Christmas traditions

The kids are growing up and slowly starting to understand the concept of gifts (though, so far if you speak their internal language, the gifts should be called “receifts”).  Christmas season is a great time for them to learn what GIVING is all about.

My husband and I started some Christmas traditions back when we were dating.  To begin with, we choose a tree together, as a family.  Dave made a big deal about it on our first Christmas, now he is stuck with a dilemma – how to transport himself, his wife, two kids (with car seats) and a tree in one little Prius.

Secondly, we pick up a tree in the middle of December (not right after Thanksgiving), so it still alive on Russian Orthodox Christmas (January 7th).

We also like to drive to the Santa Farm in Half Moon Bay, and chop our own tree. 

We satisfy our son’s obsession with trains by getting him rides and taking him on Christmas train displays if we find any in the area.  This year his little sister is probably going to be joining him.

As far as presents go, each kid gets one from us, plus there are typically some boxes with clothes and toys from our Iowan family.

Lil' Jem chopping down a tree last year

Because I have been a stay-at-home-mom since our son was born, our traditions of consumerism went down dramatically and from the entire stock Bed Bath & Beyond decreased to just a few things we REALLY REALLY want. 

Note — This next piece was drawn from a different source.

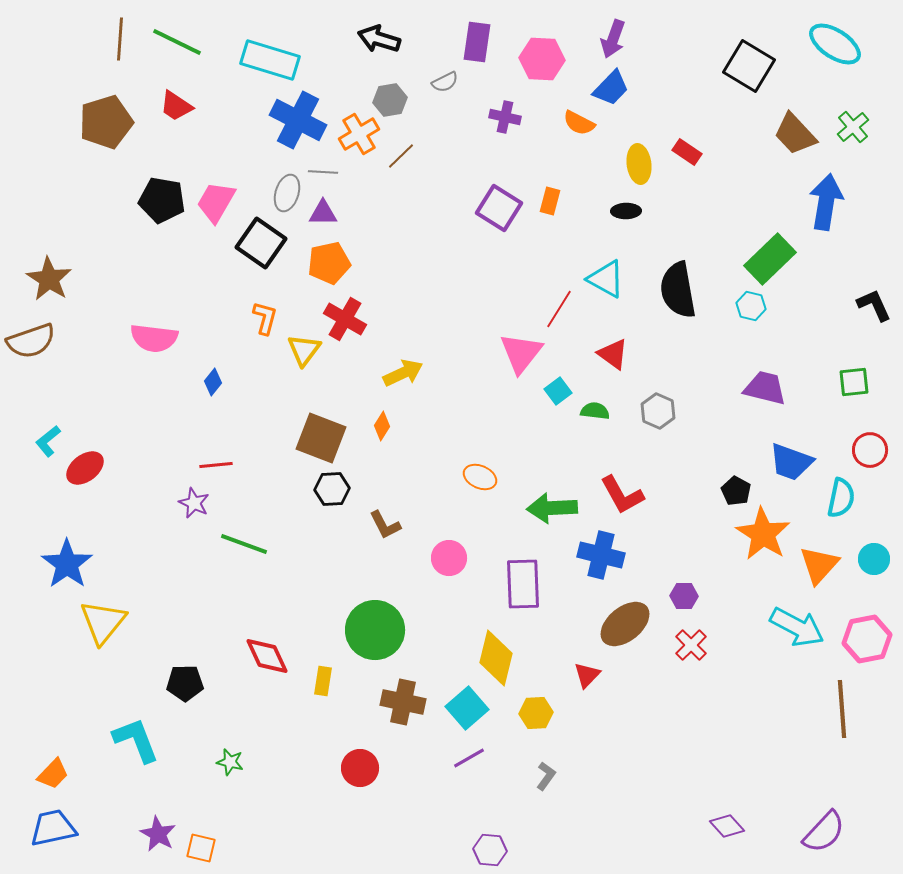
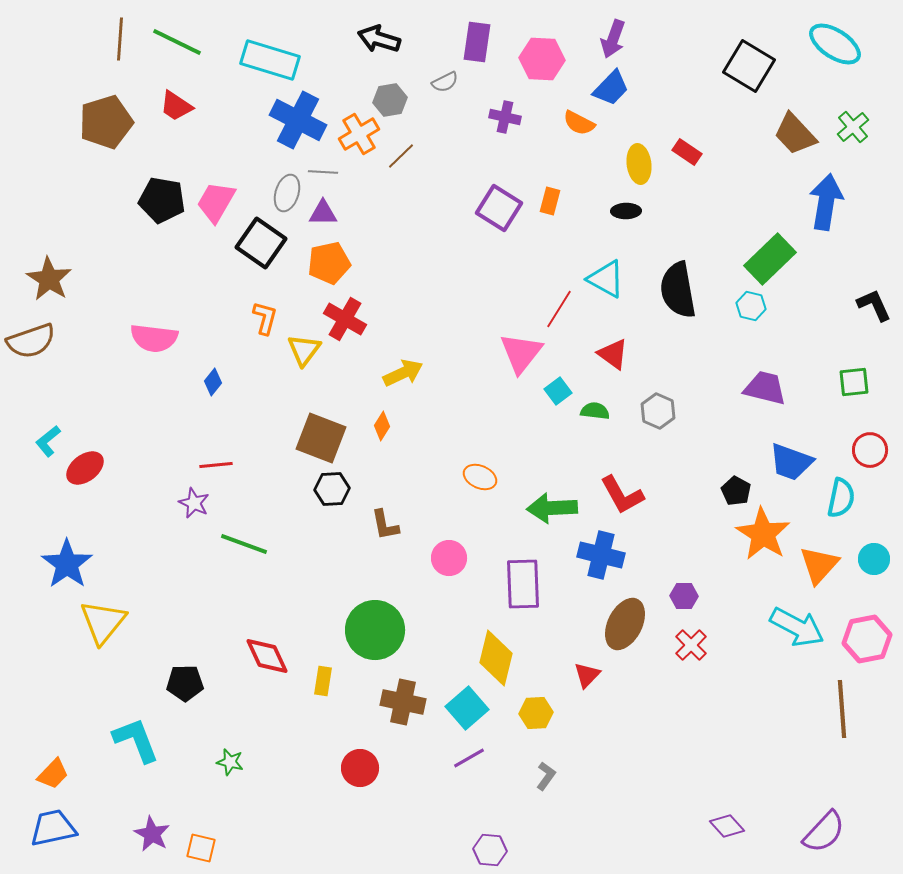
brown L-shape at (385, 525): rotated 16 degrees clockwise
brown ellipse at (625, 624): rotated 24 degrees counterclockwise
purple star at (158, 834): moved 6 px left
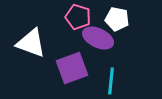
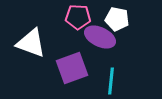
pink pentagon: rotated 15 degrees counterclockwise
purple ellipse: moved 2 px right, 1 px up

This year we decided to start a tradition of giving.  We bought some warm clothes for a boy and a girl our children’s ages, and going to make a trip to a fire station to donate them.  Both kids ADMIRE firefighters, so it’s going to be a very pleasant trip for them, thus our giving could be fun.

So far, we think this is enough for two kids under 3.  However, we are very interested in finding out what other people do.  What are your family traditions?

9 comments

  1. veraffedorova says:

    The mommy group I belong to recently had a few suggestions on this subject:
    -everyone in the extended family buys a gift for a family in need, then everyone comes together to wrap them
    -volunteering at the local Food Bank for kids 4 and older
    -extended family draws names and each adult only buys a gift for one other person
    – Bake sales at schools
    – deliveryting food to various accepting organizations on Christamas morning

  2. barsukovanelly says:

    I think it’s a good tradition is to be creating miningful gifts instead of relying on your credit cards – take your family members on a beatiful hike (if you are a hiker), write or read a poem that inspired you (if you write or read), frame one of your favorite photographs (if camera is your best friend).

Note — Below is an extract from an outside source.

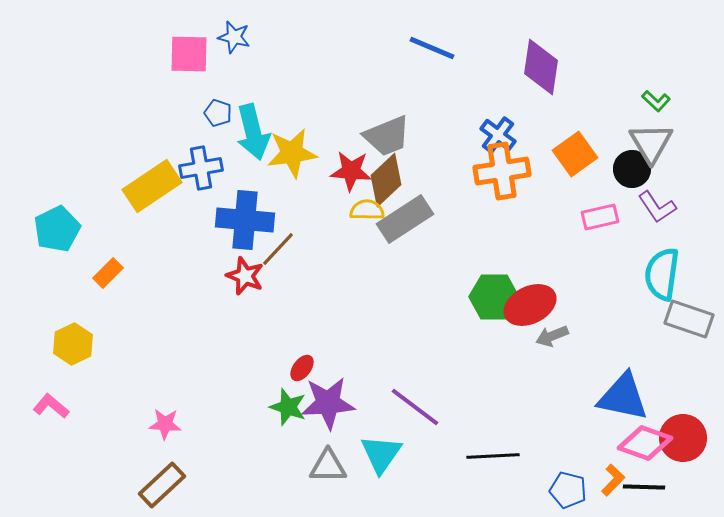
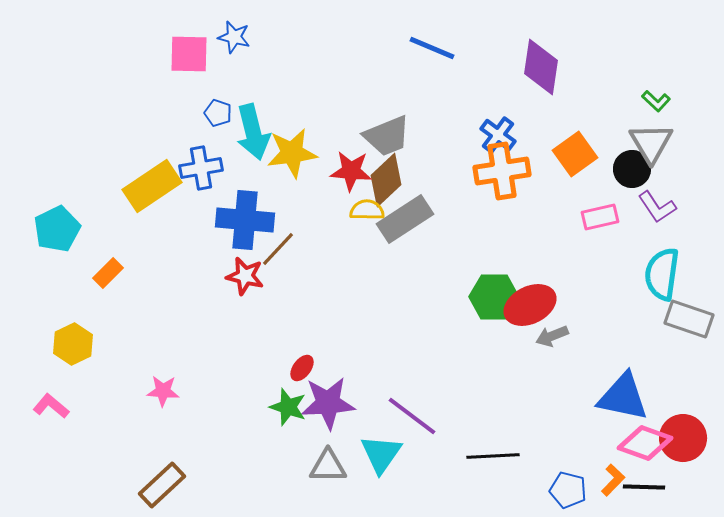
red star at (245, 276): rotated 9 degrees counterclockwise
purple line at (415, 407): moved 3 px left, 9 px down
pink star at (165, 424): moved 2 px left, 33 px up
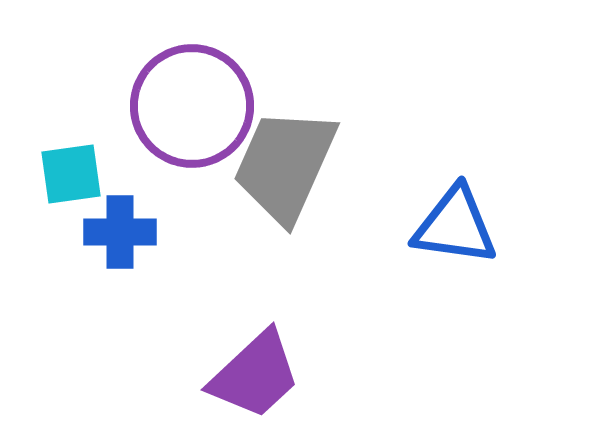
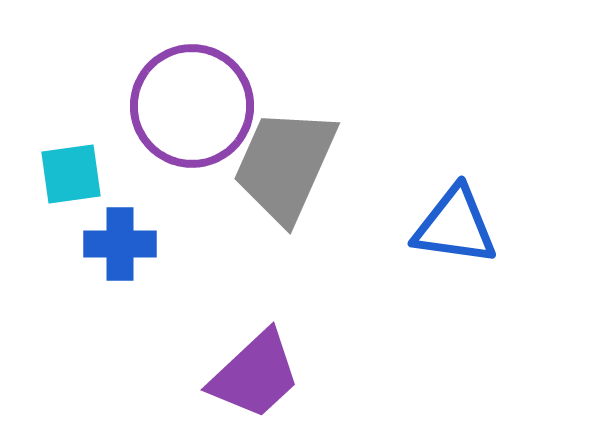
blue cross: moved 12 px down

  3. Come Due Maiali says:

    Hi Nastya,

    Our family holiday traditions (mine and Jeff’s, we have no kids) include celebrating New Year’s Moscow-time, complete with Champagne, “vinaigrette”, pierozhki, etc., etc., and watching what my husband calls “The steambath movie” (that would be “S l’ogkim parom!”).
    Thanks for visiting my blog; hope you can stop by again sometime.
    Best, Natasha

    • Anastasia says:

      I love that movie! Though, after reading some Tolstoy and watching “The Barber of Siberia” my husband is determined there are no happy movies or writers in Russia… On rare occasions, when main character dies in the end of an American flick, my man immediately starts teasing me that the movie probably had Russian director, or KGB took over the script…
      P.S. Love your blog!

  4. Kate says:

    I’m an only child, so there are no longer any children in my immediate family but I am so grateful to my parents, particularly my Mum, for ensuring that the magic never died for me. It changed of course but it never died and never stopped being as special. One tradition that comes straight out of my childhood is my Mum reading “‘Twas the Night Before Christmas” to me on Christmas Eve. I’m well into my twenties, but my Mum still reads that to me every year.

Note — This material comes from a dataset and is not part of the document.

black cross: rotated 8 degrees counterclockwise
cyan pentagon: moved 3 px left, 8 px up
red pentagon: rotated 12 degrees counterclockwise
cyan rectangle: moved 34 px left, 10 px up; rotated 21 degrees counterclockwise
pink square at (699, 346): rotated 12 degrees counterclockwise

    There’s just so much that I love about Christmas, but I think it’s the cooking I like best. It isn’t just cooking for ourselves, there are several people that we make Christmas Cakes and Christmas Puddings for and we know that these people genuinely look forward to receiving them. We enjoy making them and it’s nice to think that they’re going to make someone smile, that someone’s going to enjoy what we’ve made. Then there’s our tradition of trying something new every year. Last year, it was cookie mixes in jars, we had loads of fun with those. The year before that, we tried making gingerbread houses. That was an unmitigated disaster and I don’t think we’ll be trying that again in a hurry. And one year, Mum decided that instead of buying all our Christmas chocolates, we should try making our own too. I can’t imagine not doing that now. :)

    If I ever have children, I want to give them what my parents have given me. I want Christmas to be special for them always, not just when they’re young.